Task prompt: Pull out each line of the data that includes the word "today".

Source records
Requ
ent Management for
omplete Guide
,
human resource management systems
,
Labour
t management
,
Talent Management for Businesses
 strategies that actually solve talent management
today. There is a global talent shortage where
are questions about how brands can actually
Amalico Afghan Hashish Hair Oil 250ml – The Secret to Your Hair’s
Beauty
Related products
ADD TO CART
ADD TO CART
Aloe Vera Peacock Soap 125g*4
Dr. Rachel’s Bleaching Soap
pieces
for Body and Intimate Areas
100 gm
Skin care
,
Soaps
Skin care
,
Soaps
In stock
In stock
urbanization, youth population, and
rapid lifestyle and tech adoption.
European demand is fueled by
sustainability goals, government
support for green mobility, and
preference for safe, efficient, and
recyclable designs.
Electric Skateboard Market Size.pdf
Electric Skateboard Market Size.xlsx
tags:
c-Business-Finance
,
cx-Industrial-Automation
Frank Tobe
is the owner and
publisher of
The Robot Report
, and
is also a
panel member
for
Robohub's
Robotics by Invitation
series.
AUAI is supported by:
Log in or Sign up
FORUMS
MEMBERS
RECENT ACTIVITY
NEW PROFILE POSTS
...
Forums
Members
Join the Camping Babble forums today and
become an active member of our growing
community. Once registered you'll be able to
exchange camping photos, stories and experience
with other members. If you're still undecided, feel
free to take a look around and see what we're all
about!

Exercise output:
today. There is a global talent shortage where
Join the Camping Babble forums today and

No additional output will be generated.